_TASK TO COMPLETE_.
Within the records, which lines hold the string "Chapel"? Report each one by copying it.
━━━━━ DATASET EXCERPTS
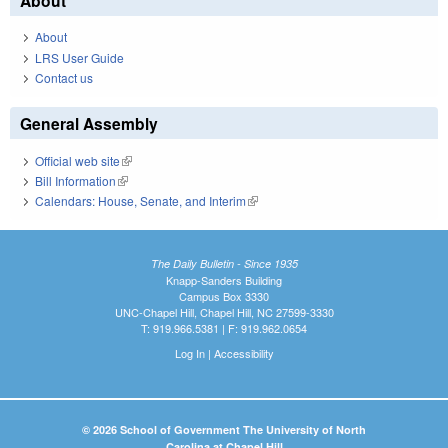
About
About
LRS User Guide
Contact us
General Assembly
Official web site
(link is external)
Bill Information
(link is external)
Calendars: House, Senate, and Interim
(link is external)
The Daily Bulletin - Since 1935
Knapp-Sanders Building
Campus Box 3330
UNC-Chapel Hill, Chapel Hill, NC 27599-3330
T: 919.966.5381 | F: 919.962.0654
Log In
|
Accessibility
© 2026 School of Government The University of North
Carolina at Chapel Hill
━━━━━━━━━━
_EXERCISE SOLUTION_.
UNC-Chapel Hill, Chapel Hill, NC 27599-3330
Carolina at Chapel Hill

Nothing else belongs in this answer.